- [Instructions for the task] Of all the lines in this material, how many have the word "Deine"? Give only the number.

- [Dataset records]

┌────────

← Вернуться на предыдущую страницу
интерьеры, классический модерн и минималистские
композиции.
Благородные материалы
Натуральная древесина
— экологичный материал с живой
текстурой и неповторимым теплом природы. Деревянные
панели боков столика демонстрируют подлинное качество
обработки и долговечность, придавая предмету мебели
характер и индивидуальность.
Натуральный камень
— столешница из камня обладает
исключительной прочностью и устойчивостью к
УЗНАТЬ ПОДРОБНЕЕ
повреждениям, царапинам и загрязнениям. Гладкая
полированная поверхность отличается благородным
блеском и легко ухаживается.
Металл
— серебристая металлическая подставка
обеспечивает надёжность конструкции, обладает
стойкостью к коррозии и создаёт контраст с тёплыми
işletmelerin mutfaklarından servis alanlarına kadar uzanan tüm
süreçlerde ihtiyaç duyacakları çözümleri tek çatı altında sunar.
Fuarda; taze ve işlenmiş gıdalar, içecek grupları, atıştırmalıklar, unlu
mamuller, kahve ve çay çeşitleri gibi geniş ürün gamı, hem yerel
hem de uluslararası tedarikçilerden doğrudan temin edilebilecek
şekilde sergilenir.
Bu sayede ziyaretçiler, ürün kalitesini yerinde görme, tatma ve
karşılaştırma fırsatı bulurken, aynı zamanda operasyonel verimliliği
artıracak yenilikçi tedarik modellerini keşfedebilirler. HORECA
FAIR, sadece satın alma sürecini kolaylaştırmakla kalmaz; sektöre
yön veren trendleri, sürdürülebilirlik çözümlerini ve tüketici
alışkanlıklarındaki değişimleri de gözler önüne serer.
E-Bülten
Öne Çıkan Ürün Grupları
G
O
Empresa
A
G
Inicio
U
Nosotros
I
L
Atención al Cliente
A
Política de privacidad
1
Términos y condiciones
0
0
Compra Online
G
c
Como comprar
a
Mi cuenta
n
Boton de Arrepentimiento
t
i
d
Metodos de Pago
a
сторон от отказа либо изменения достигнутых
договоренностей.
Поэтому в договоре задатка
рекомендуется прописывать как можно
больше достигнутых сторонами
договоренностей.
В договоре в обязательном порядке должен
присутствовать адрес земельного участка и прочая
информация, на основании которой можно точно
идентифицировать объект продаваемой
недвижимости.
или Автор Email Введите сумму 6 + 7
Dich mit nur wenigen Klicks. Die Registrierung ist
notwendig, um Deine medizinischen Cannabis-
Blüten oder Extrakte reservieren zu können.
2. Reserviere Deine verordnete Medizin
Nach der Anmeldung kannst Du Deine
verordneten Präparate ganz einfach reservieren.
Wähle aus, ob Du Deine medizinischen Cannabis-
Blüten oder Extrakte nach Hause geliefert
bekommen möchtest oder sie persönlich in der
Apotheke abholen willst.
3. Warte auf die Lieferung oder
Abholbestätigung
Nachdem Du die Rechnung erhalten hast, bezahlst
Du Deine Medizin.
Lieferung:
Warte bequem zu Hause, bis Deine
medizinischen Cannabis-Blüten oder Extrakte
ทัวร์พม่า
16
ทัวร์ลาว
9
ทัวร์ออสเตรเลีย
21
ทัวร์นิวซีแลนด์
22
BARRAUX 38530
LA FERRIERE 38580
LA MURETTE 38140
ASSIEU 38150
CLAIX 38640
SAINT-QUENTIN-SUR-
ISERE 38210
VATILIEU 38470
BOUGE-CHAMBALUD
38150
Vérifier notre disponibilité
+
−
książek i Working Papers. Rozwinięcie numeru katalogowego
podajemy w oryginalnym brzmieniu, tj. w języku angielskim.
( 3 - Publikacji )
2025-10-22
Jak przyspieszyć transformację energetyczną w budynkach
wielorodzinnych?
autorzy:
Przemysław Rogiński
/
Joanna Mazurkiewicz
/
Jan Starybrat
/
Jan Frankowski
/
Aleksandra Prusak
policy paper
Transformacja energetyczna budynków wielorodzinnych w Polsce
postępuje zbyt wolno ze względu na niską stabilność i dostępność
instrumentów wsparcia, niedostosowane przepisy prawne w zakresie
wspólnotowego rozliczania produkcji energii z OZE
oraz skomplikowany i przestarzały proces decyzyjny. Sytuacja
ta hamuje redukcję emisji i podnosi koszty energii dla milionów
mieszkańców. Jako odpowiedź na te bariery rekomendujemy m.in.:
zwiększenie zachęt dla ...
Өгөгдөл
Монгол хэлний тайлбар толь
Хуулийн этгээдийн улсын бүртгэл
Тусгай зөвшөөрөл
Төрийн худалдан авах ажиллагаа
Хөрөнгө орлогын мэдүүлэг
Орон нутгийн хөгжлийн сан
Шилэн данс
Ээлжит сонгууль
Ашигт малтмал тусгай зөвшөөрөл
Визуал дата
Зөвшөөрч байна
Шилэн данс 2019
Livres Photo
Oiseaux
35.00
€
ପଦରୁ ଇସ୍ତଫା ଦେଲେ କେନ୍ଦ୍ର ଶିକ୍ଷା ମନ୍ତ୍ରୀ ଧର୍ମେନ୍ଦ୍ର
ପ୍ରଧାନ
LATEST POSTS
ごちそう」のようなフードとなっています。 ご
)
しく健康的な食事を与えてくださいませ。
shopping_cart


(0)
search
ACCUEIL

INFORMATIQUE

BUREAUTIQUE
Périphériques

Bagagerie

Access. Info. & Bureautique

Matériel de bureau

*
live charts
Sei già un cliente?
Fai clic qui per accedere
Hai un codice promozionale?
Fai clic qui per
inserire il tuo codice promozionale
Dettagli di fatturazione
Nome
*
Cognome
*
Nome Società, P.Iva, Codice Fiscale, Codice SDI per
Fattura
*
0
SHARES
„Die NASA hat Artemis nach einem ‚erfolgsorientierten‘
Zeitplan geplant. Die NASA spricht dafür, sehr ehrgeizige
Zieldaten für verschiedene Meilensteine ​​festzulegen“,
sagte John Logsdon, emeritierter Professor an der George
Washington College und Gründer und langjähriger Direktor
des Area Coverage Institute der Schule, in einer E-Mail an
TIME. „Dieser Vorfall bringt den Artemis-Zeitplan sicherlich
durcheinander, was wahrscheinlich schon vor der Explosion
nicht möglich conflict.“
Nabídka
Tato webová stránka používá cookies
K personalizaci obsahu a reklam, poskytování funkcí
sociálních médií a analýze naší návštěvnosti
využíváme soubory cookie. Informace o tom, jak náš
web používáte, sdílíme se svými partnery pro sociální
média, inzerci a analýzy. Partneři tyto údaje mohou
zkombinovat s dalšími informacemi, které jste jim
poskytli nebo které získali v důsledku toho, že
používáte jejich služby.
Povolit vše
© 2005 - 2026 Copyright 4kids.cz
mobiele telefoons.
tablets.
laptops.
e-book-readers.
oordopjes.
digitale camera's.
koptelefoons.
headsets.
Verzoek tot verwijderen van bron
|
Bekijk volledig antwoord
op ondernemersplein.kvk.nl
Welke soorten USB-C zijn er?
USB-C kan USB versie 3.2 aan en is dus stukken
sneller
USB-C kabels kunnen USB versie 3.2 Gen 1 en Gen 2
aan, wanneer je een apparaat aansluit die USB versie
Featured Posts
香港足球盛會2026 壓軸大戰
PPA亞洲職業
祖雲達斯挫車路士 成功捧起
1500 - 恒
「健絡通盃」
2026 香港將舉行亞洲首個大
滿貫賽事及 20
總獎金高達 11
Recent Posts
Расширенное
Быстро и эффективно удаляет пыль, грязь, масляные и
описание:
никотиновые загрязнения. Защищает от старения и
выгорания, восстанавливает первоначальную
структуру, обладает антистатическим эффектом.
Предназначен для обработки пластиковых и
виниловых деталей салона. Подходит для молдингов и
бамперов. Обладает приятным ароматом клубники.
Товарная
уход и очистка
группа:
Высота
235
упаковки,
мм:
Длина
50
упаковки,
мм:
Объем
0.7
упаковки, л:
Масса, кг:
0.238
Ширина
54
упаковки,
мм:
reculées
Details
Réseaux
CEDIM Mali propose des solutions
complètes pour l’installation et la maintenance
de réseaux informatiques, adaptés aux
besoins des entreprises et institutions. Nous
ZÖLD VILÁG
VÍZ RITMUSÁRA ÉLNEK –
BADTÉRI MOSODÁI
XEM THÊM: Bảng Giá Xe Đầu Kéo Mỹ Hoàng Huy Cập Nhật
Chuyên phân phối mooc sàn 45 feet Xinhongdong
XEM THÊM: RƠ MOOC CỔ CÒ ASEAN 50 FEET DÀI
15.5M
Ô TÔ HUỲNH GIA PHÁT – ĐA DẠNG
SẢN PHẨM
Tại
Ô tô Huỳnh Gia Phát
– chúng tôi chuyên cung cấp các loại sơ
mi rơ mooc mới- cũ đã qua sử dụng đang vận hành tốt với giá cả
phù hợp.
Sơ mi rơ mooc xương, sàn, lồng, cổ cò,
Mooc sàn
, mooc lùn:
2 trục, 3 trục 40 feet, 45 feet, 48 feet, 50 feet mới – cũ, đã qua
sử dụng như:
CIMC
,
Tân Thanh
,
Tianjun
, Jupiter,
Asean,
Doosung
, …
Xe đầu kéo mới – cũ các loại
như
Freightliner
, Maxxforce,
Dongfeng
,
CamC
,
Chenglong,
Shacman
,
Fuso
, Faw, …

└────────

- [Result for this exercise] 6